PROBLEM TO SOLVE → Go through the records below line by line and report how many lines include "mais", giving the number only.

[Stored data entries]
BEGIN

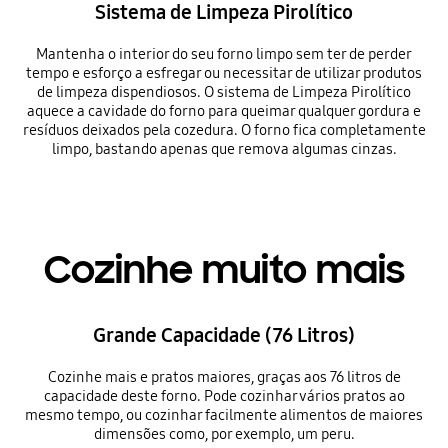
Sistema de Limpeza Pirolítico
Mantenha o interior do seu forno limpo sem ter de perder
tempo e esforço a esfregar ou necessitar de utilizar produtos
de limpeza dispendiosos. O sistema de Limpeza Pirolítico
aquece a cavidade do forno para queimar qualquer gordura e
resíduos deixados pela cozedura. O forno fica completamente
limpo, bastando apenas que remova algumas cinzas.
Cozinhe muito mais
Grande Capacidade (76 Litros)
Cozinhe mais e pratos maiores, graças aos 76 litros de
capacidade deste forno. Pode cozinhar vários pratos ao
mesmo tempo, ou cozinhar facilmente alimentos de maiores
dimensões como, por exemplo, um peru.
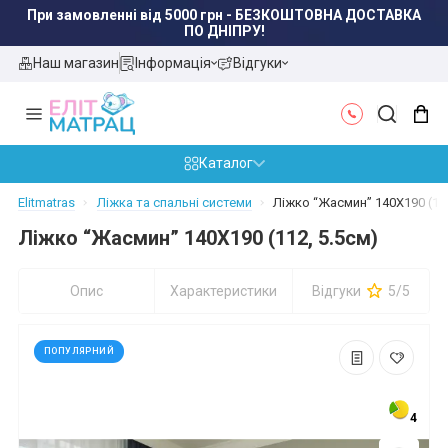
При замовленні від 5000 грн - БЕЗКОШТОВНА ДОСТАВКА
ПО ДНІПРУ!
Наш магазин
Інформація
Відгуки
Каталог
Elitmatras
Ліжка та спальні системи
Ліжко “Жасмин” 140X190 (112
Ліжко “Жасмин” 140X190 (112, 5.5см)
Опис
Характеристики
Відгуки
5/5
ПОПУЛЯРНИЙ
4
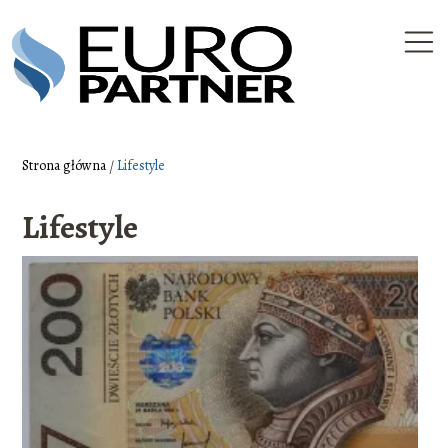
Strona główna
/
Lifestyle
Lifestyle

END

TASK OUTPUT → 2